> **GIVEN DATA**:
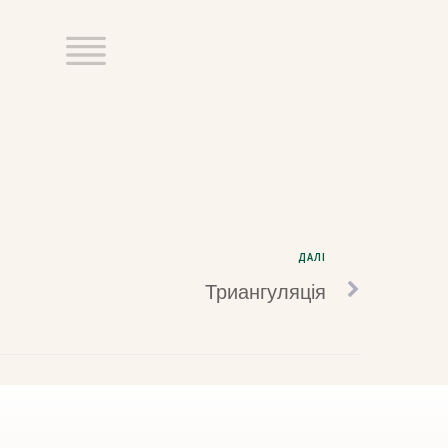
ДАЛІ
Триангуляція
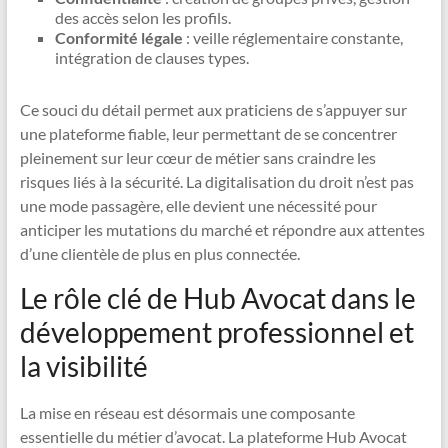
des accès selon les profils.
Conformité légale
: veille réglementaire constante,
intégration de clauses types.
Ce souci du détail permet aux praticiens de s’appuyer sur
une plateforme fiable, leur permettant de se concentrer
pleinement sur leur cœur de métier sans craindre les
risques liés à la sécurité. La digitalisation du droit n’est pas
une mode passagère, elle devient une nécessité pour
anticiper les mutations du marché et répondre aux attentes
d’une clientèle de plus en plus connectée.
Le rôle clé de Hub Avocat dans le
développement professionnel et
la visibilité
La mise en réseau est désormais une composante
essentielle du métier d’avocat. La plateforme Hub Avocat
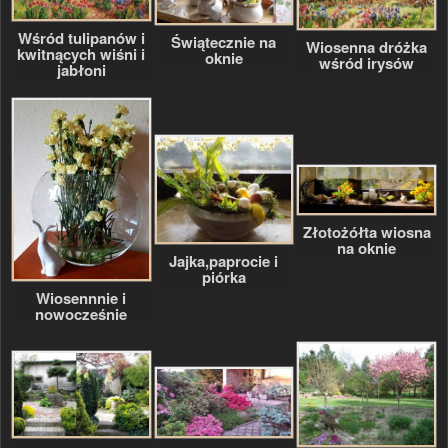
Wśród tulipanów i
Świątecznie na
Wiosenna dróżka
kwitnących wiśni i
oknie
wśród irysów
jabłoni
Złotożółta wiosna
na oknie
Jajka,paprocie i
piórka
Wiosennnie i
nowocześnie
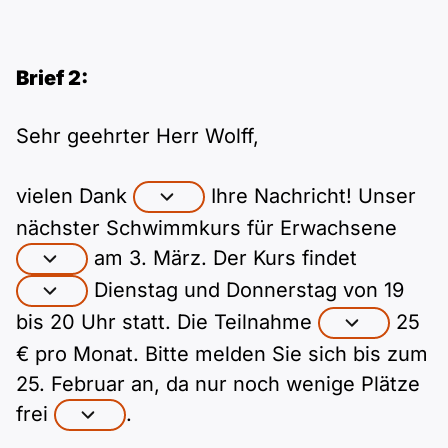
Brief 2:
Sehr geehrter Herr Wolff,
vielen Dank
Ihre Nachricht! Unser
nächster Schwimmkurs für Erwachsene
am 3. März. Der Kurs findet
Dienstag und Donnerstag von 19
bis 20 Uhr statt. Die Teilnahme
25
€ pro Monat. Bitte melden Sie sich bis zum
25. Februar an, da nur noch wenige Plätze
frei
.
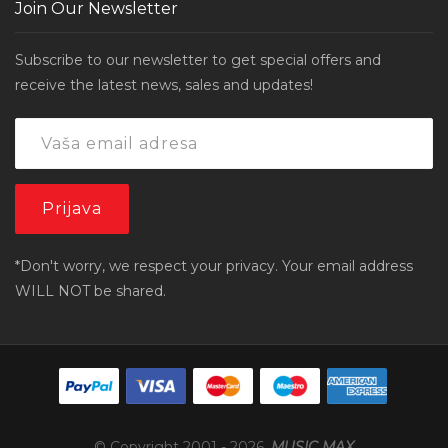
Join Our Newsletter
Subscribe to our newsletter to get special offers and
receive the latest news, sales and updates!
*Don't worry, we respect your privacy. Your email address
WILL NOT be shared.
© Copyright 2001 -
2026
,
MUSIC MAX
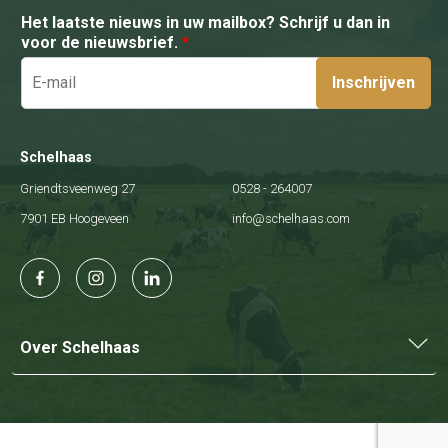
Het laatste nieuws in uw mailbox? Schrijf u dan in
voor de nieuwsbrief.
*
Inschrijven
Schelhaas
Griendtsveenweg 27
0528 - 264007
7901 EB Hoogeveen
info@schelhaas.com
Over Schelhaas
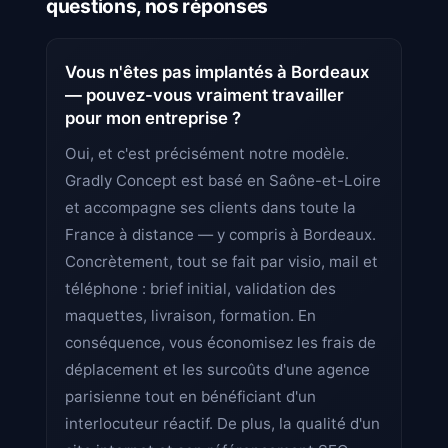
questions, nos réponses
Vous n'êtes pas implantés à Bordeaux
— pouvez-vous vraiment travailler
pour mon entreprise ?
Oui, et c'est précisément notre modèle.
Gradly Concept est basé en Saône-et-Loire
et accompagne ses clients dans toute la
France à distance — y compris à Bordeaux.
Concrètement, tout se fait par visio, mail et
téléphone : brief initial, validation des
maquettes, livraison, formation. En
conséquence, vous économisez les frais de
déplacement et les surcoûts d'une agence
parisienne tout en bénéficiant d'un
interlocuteur réactif. De plus, la qualité d'un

> **WHAT YOU HAVE TO DO**:
All that is wanted is the lines above between the one containing "info@schelhaas.com" and the one containing "déplacement et les surcoûts d'une agence", inclusive, restated word for word, with pictures omitted.

> **SOLUTION BELOW**:
info@schelhaas.com
Over Schelhaas
questions, nos réponses
Vous n'êtes pas implantés à Bordeaux
— pouvez-vous vraiment travailler
pour mon entreprise ?
Oui, et c'est précisément notre modèle.
Gradly Concept est basé en Saône-et-Loire
et accompagne ses clients dans toute la
France à distance — y compris à Bordeaux.
Concrètement, tout se fait par visio, mail et
téléphone : brief initial, validation des
maquettes, livraison, formation. En
conséquence, vous économisez les frais de
déplacement et les surcoûts d'une agence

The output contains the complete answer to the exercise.